While the benefit is paid for by the employer, the recipient is required to pay Income Tax and potentially National Insurance contributions (NICs) on the value of the benefit, as if this value had been added to their salary. Additionally, the employer must pay employer NICs on the value of the benefit. According to HMRC, more than 3.5 million employees receive a taxable benefit-in-kind.
Currently, most employers compute the value of a taxable benefit after the end of the tax year and report it on a P11D form to HMRC and the employee — giving them potentially up to 15 months to calculate, verify and report. From 6 April 2027, it will be a legal requirement to report and pay Income Tax and NICs on most benefits-in-kind and taxable expenses payments via payroll rather than waiting until the end of the tax year.
Mandatory payrolling of benefits will have a big impact on employers, employees and software providers. Don’t leave it too late to get ready for this change.’ – Sarah Hewson, Vice-Chair, CIOT Employment Taxes Committee
We share that warning — and we’d go further. At Atek, we’ve seen how often major HMRC process changes catch businesses off guard, and this one has the potential to be particularly disruptive for those who leave preparation to the last minute.

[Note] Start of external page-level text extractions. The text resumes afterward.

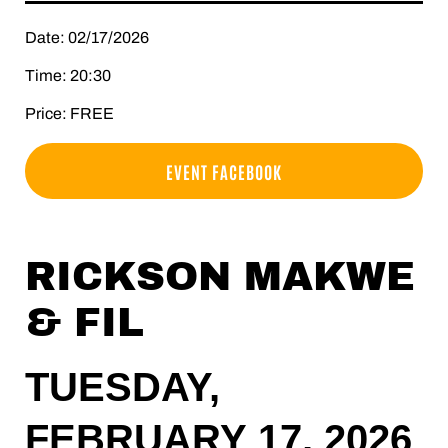
Date: 02/17/2026
Time: 20:30
Price: FREE
EVENT FACEBOOK
RICKSON MAKWE
& FIL
TUESDAY,
FEBRUARY 17, 2026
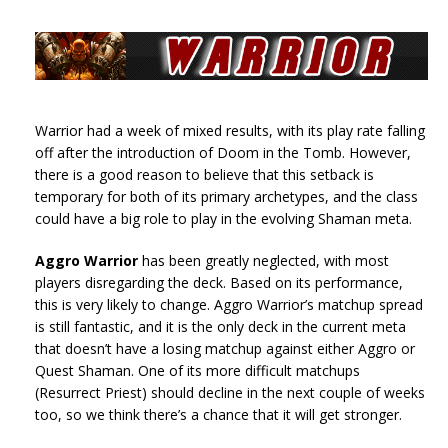
Warrior had a week of mixed results, with its play rate falling
off after the introduction of Doom in the Tomb. However,
there is a good reason to believe that this setback is
temporary for both of its primary archetypes, and the class
could have a big role to play in the evolving Shaman meta.
Aggro Warrior
has been greatly neglected, with most
players disregarding the deck. Based on its performance,
this is very likely to change. Aggro Warrior’s matchup spread
is still fantastic, and it is the only deck in the current meta
that doesn’t have a losing matchup against either Aggro or
Quest Shaman. One of its more difficult matchups
(Resurrect Priest) should decline in the next couple of weeks
too, so we think there’s a chance that it will get stronger.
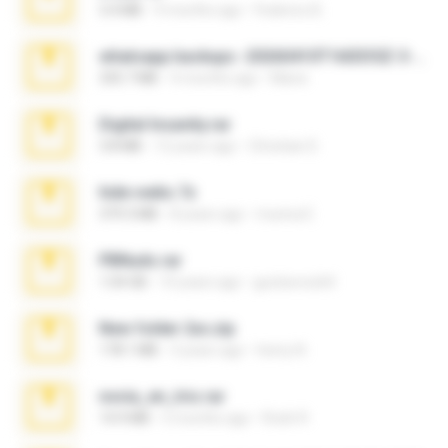
3.4 MB
9 months ago
Federico B.
whatsapp backups -20260410T160335Z-3-001.zip
335.7 MB
4 months ago
Maria
Digital Insanity.rar
3.8 MB
12 years ago
Christian D.
hide vedio.7z
379.3 MB
8 years ago
munna E.
PBNuds.rar
1.04 GB
10 years ago
gustavocs64
New folder 2xx.zip
178.1 MB
3 years ago
henry N.
novia_en_trio.rar
14.9 MB
5 months ago
Rodri R.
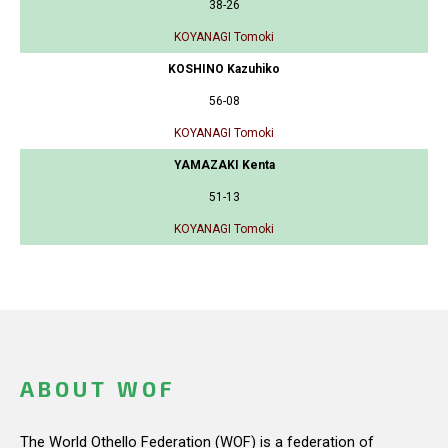
38-26
KOYANAGI Tomoki
KOSHINO Kazuhiko
56-08
KOYANAGI Tomoki
YAMAZAKI Kenta
51-13
KOYANAGI Tomoki
ABOUT WOF
The World Othello Federation (WOF) is a federation of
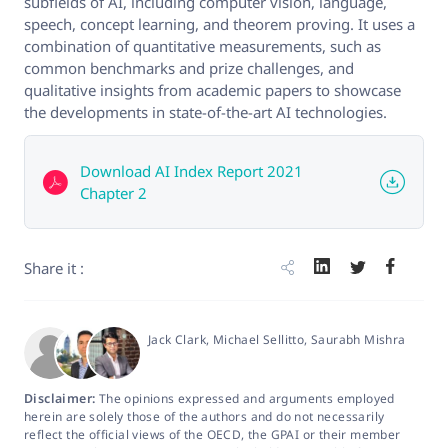
subfields of AI, including computer vision, language,
speech, concept learning, and theorem proving. It uses a
combination of quantitative measurements, such as
common benchmarks and prize challenges, and
qualitative insights from academic papers to showcase
the developments in state-of-the-art AI technologies.
Download AI Index Report 2021
Chapter 2
Share it :
Jack Clark
, Michael Sellitto
, Saurabh Mishra
Disclaimer:
The opinions expressed and arguments employed
herein are solely those of the authors and do not necessarily
reflect the official views of the OECD, the GPAI or their member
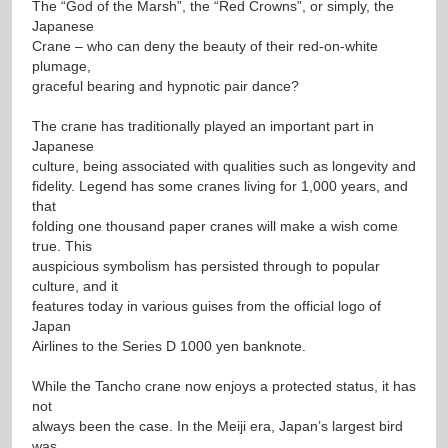
The “God of the Marsh”, the “Red Crowns”, or simply, the
Japanese
Crane – who can deny the beauty of their red-on-white
plumage,
graceful bearing and hypnotic pair dance?
The crane has traditionally played an important part in
Japanese
culture, being associated with qualities such as longevity and
fidelity. Legend has some cranes living for 1,000 years, and
that
folding one thousand paper cranes will make a wish come
true. This
auspicious symbolism has persisted through to popular
culture, and it
features today in various guises from the official logo of
Japan
Airlines to the Series D 1000 yen banknote.
While the Tancho crane now enjoys a protected status, it has
not
always been the case. In the Meiji era, Japan’s largest bird
was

Key deadline: 6 April 2027 — mandatory payrolling of benefits in kind takes effect
The move to mandatory payrolling is being presented by the government as a simplification — cutting red tape for employers and HMRC alike. In our view, the benefit to HMRC is clear: millions of P11D forms to process, coding notices to issue, and year-end reconciliations will all become a thing of the past for them. For employers, however, the picture is considerably more complex.
Why this is harder than it looks
Under the current P11D system, there is a degree of breathing room. Employers have until the following July to finalise benefit values and report them. Under mandatory payrolling, those values must flow through payroll in real time, every single pay period. As the CIOT has observed, once-a-year P11Ds are effectively being replaced by monthly or weekly equivalents — just embedded in your payroll process rather than a standalone return.
There are also unresolved technical questions that concern us. HMRC’s current guidance does not yet specify how Class 1A National Insurance will be calculated on a month-by-month basis. The treatment of globally mobile employees and other complex cases remains unclear. And there is a sequencing problem: the post-year-end update window closes on 22 July, yet employers must provide employees with a summary of payrolled benefits by 1 June — a gap that needs addressing before the rules go live.
There is also a short-term cash flow consideration. Under the existing rules, Income Tax and NICs on benefits are generally settled after the year ends. Under mandatory payrolling, both employers and employees will begin paying monthly from April 2027. For organisations with significant benefit costs — large company car fleets, widespread private medical cover — this shift in timing could have a meaningful working capital impact that is worth modelling now.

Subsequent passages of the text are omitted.